TASK TO CARRY OUT:
Starting with the line that has "food patches (i.e. small or medium pine" in the records below and stopping after the line that has "Yoga 7 Gen 8 (16, AMD)", output every line exactly and nothing else; skip pictures.

EXTRACTED MATERIAL:
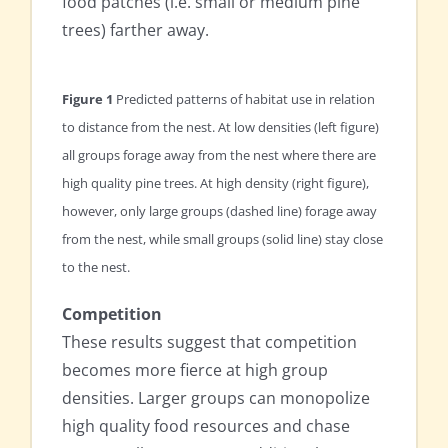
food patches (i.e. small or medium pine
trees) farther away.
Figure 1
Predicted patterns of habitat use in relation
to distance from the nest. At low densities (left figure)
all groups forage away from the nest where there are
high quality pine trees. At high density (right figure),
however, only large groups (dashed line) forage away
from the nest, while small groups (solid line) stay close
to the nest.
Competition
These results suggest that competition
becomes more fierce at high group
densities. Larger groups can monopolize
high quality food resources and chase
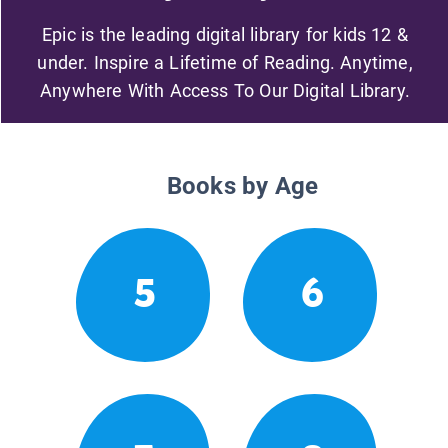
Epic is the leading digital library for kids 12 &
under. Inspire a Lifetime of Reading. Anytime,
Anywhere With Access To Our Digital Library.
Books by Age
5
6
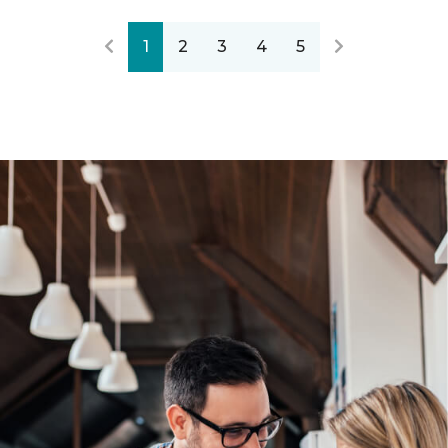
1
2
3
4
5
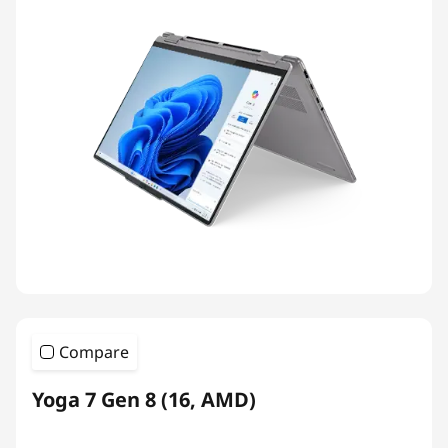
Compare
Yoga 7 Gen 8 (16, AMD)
---
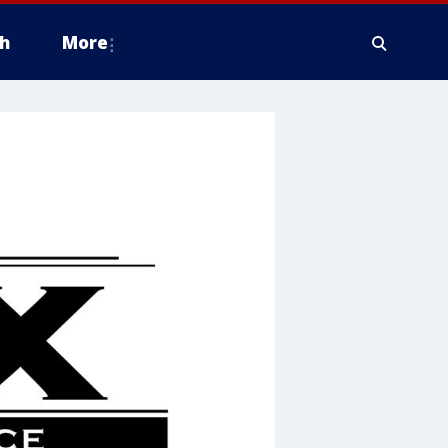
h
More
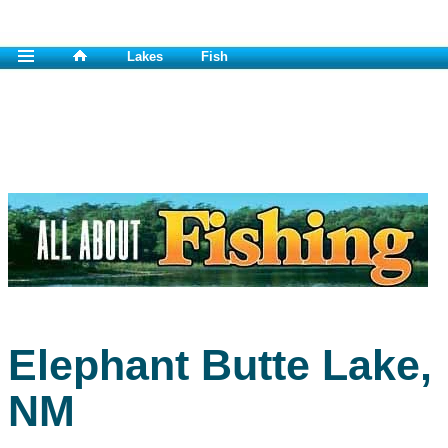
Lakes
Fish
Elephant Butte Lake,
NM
---
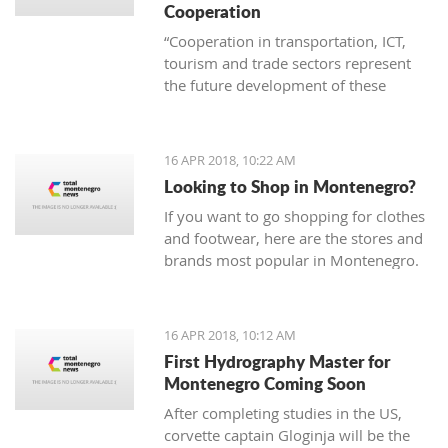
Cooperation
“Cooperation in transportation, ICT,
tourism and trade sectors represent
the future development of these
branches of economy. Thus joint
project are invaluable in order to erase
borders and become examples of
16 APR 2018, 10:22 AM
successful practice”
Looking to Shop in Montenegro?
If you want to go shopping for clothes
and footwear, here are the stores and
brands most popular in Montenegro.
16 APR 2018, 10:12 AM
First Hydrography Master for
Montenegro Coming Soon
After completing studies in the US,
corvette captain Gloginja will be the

RESPONSE FOR THIS EXERCISE:
food patches (i.e. small or medium pine
trees) farther away.
Figure 1
Predicted patterns of habitat use in relation
to distance from the nest. At low densities (left figure)
all groups forage away from the nest where there are
high quality pine trees. At high density (right figure),
however, only large groups (dashed line) forage away
from the nest, while small groups (solid line) stay close
to the nest.
Competition
These results suggest that competition
becomes more fierce at high group
densities. Larger groups can monopolize
high quality food resources and chase
Epic is the leading digital library for kids 12 &
under. Inspire a Lifetime of Reading. Anytime,
Anywhere With Access To Our Digital Library.
Books by Age
5
6
1
2
3
4
5
Compare
Yoga 7 Gen 8 (16, AMD)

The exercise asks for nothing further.